The study also indicates that young adults within the sample who experienced and then conquered a gambling problem were highly unlikely to return to the behavior. These findings challenge traditional notions that problem gambling is a chronic and progressive disorder, allowing for the concept that some individuals may have the ability to "mature out" of their problem gambling behavior.
Authors of the research pointed to several limitations of the study, including the relative homogeneity of the sample demographics, as well as limited access of the sample group to gambling opportunities in Missouri during the course of the study. The Missouri State Lottery had only been established one year before the study began, and from 1986 to 1989, the only legal gaming activities in the state were the lottery and bingo. A riverboat casino opened across the river in Illinois in the seventh year of the study.

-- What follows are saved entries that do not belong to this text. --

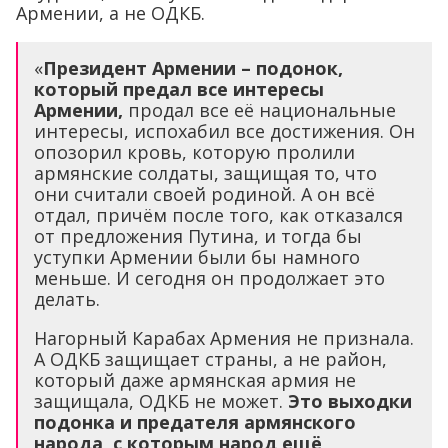
Армении, а не ОДКБ.
«
Президент Армении – подонок,
который предал все интересы
Армении,
продал все её национальные
интересы, испохабил все достижения. Он
опозорил кровь, которую пролили
армянские солдаты, защищая то, что
они считали своей родиной. А он всё
отдал, причём после того, как отказался
от предложения Путина, и тогда бы
уступки Армении были бы намного
меньше. И сегодня он продолжает это
делать.
Нагорный Карабах Армения не признала.
А ОДКБ защищает страны, а не район,
который даже армянская армия не
защищала, ОДКБ не может.
Это выходки
подонка и предателя армянского
народа, с которым народ ещё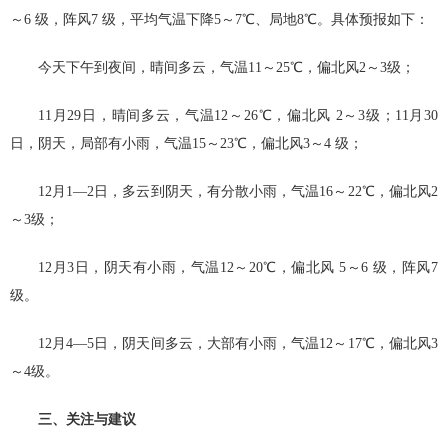
～6 级，阵风7 级，平均气温下降5～7℃、局地8℃。具体预报如下：
今天下午到夜间，晴间多云，气温11～25℃，偏北风2～3级；
11月29日，晴间多云，气温12～26℃，偏北风 2～3级；11月30
日，阴天，局部有小雨，气温15～23℃，偏北风3～4 级；
12月1—2日，多云到阴天，有分散小雨，气温16～22℃，偏北风2
～3级；
12月3日，阴天有小雨，气温12～20℃，偏北风 5～6 级，阵风7
级。
12月4—5日，阴天间多云，大部有小雨，气温12～17℃，偏北风3
～4级。
三、关注与建议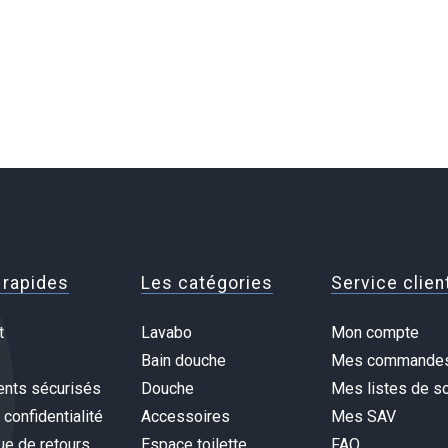
 rapides
Les catégories
Service clien
t
Lavabo
Mon compte
Bain douche
Mes commande
nts sécurisés
Douche
Mes listes de so
 confidentialité
Accessoires
Mes SAV
ue de retours
Espace toilette
FAQ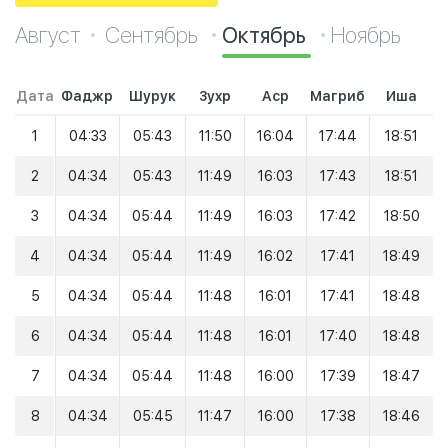
Август
Сентябрь
Октябрь
Ноябрь
Дата
Фаджр
Шурук
Зухр
Аср
Магриб
Иша
1
04:33
05:43
11:50
16:04
17:44
18:51
2
04:34
05:43
11:49
16:03
17:43
18:51
3
04:34
05:44
11:49
16:03
17:42
18:50
4
04:34
05:44
11:49
16:02
17:41
18:49
5
04:34
05:44
11:48
16:01
17:41
18:48
6
04:34
05:44
11:48
16:01
17:40
18:48
7
04:34
05:44
11:48
16:00
17:39
18:47
8
04:34
05:45
11:47
16:00
17:38
18:46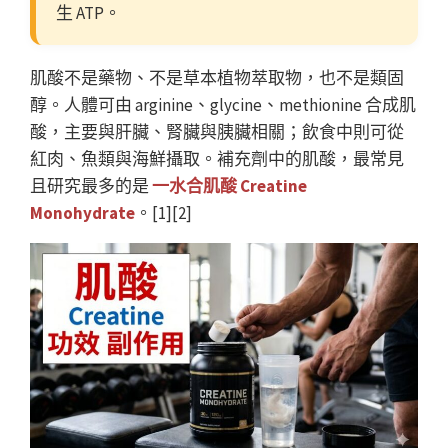
生 ATP。
肌酸不是藥物、不是草本植物萃取物，也不是類固
醇。人體可由 arginine、glycine、methionine 合成肌
酸，主要與肝臟、腎臟與胰臟相關；飲食中則可從
紅肉、魚類與海鮮攝取。補充劑中的肌酸，最常見
且研究最多的是
一水合肌酸 Creatine
Monohydrate
。[1][2]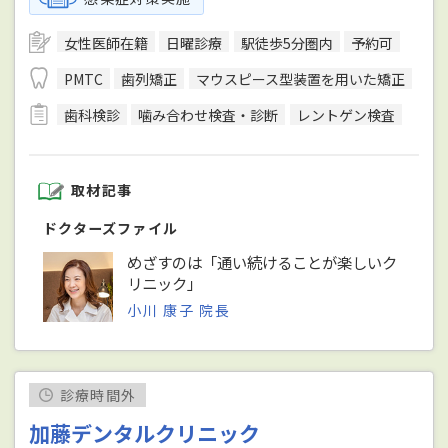
女性医師在籍
日曜診療
駅徒歩5分圏内
予約可
PMTC
歯列矯正
マウスピース型装置を用いた矯正
歯科検診
噛み合わせ検査・診断
レントゲン検査
取材記事
ドクターズファイル
めざすのは「通い続けることが楽しいク
リニック」
小川 康子 院長
診療時間外
加藤デンタルクリニック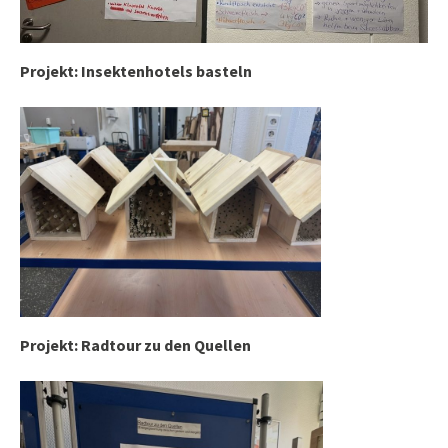
Projekt: Insektenhotels basteln
Projekt: Radtour zu den Quellen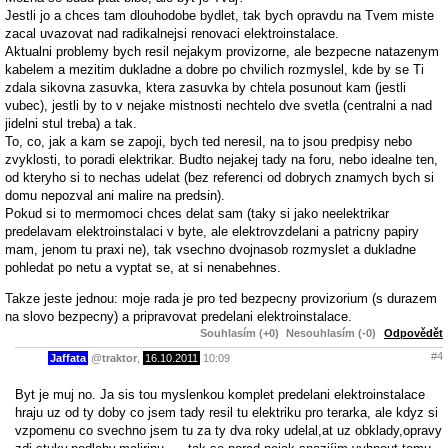
Jestli jo a chces tam dlouhodobe bydlet, tak bych opravdu na Tvem miste
zacal uvazovat nad radikalnejsi renovaci elektroinstalace.
Aktualni problemy bych resil nejakym provizorne, ale bezpecne natazenym
kabelem a mezitim dukladne a dobre po chvilich rozmyslel, kde by se Ti
zdala sikovna zasuvka, ktera zasuvka by chtela posunout kam (jestli
vubec), jestli by to v nejake mistnosti nechtelo dve svetla (centralni a nad
jidelni stul treba) a tak.
To, co, jak a kam se zapoji, bych ted neresil, na to jsou predpisy nebo
zvyklosti, to poradi elektrikar. Budto nejakej tady na foru, nebo idealne ten,
od kteryho si to nechas udelat (bez referenci od dobrych znamych bych si
domu nepozval ani malire na predsin).
Pokud si to mermomoci chces delat sam (taky si jako neelektrikar
predelavam elektroinstalaci v byte, ale elektrovzdelani a patricny papiry
mam, jenom tu praxi ne), tak vsechno dvojnasob rozmyslet a dukladne
pohledat po netu a vyptat se, at si nenabehnes.
Takze jeste jednou: moje rada je pro ted bezpecny provizorium (s durazem
na slovo bezpecny) a pripravovat predelani elektroinstalace.
Souhlasím (+0)
Nesouhlasím (-0)
Odpovědět
#4
Jaffata
@
traktor
,
16.10.2011
10:09
Byt je muj no. Ja sis tou myslenkou komplet predelani elektroinstalace
hraju uz od ty doby co jsem tady resil tu elektriku pro terarka, ale kdyz si
vzpomenu co svechno jsem tu za ty dva roky udelal,at uz obklady,opravy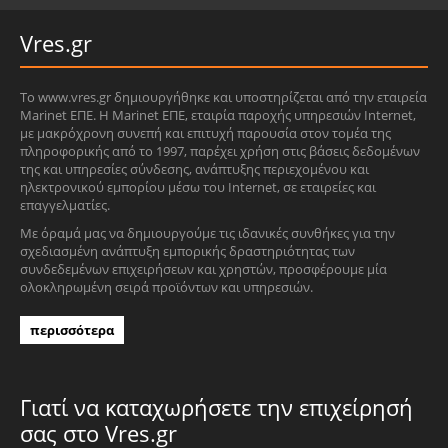
Vres.gr
Το www.vres.gr δημιουργήθηκε και υποστηρίζεται από την εταιρεία
Marinet ΕΠΕ. Η Marinet ΕΠΕ, εταιρία παροχής υπηρεσιών Internet,
με μακρόχρονη συνεπή και επιτυχή παρουσία στον τομέα της
πληροφορικής από το 1997, παρέχει χρήση στις βάσεις δεδομένων
της και υπηρεσίες σύνδεσης, ανάπτυξης περιεχομένου και
ηλεκτρονικού εμπορίου μέσω του Internet, σε εταιρείες και
επαγγελματίες.
Με όραμά μας να δημιουργούμε τις ιδανικές συνθήκες για την
σχεδιασμένη ανάπτυξη εμπορικής δραστηριότητας των
συνδεδεμένων επιχειρήσεων και χρηστών, προσφέρουμε μία
ολοκληρωμένη σειρά προϊόντων και υπηρεσιών.
περισσότερα
Γιατί να καταχωρήσετε την επιχείρησή
σας στο Vres.gr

Despite these limitations, the longitudinal design of the study and the high retention rate of participants - 84 percent at year 11 - provide a reliable information base for long-term analysis of gambling habits of one segment of young Americans who attended college. The report suggests additional research into problem gambling among young adults is needed to better explain the relationships between gambling, maturation, life experience and other factors.
SOURCES
Potenza, Marc N., Steinberg, Marvin A., & Skudlarski,
Pawel, et al. (2003). Gambling Urges in Pathological
Gambling, Archives of General Psychiatry, 60, 828-836.
Slutske, W.S., Jackson, K.M., & Sher, K.J. (2003). The
natural history of problem gambling from age 18
to 29. Journal of Abnormal Psychology, 112 (2), 263-
274.
Shaffer, H.J., & Hall, M.N. (2001). Updating and Refining
meta-analytic prevalence estimates of disordered
gambling behavior in the United States and Canada.
Canadian Journal of Public Health, 92 (3), 168-172.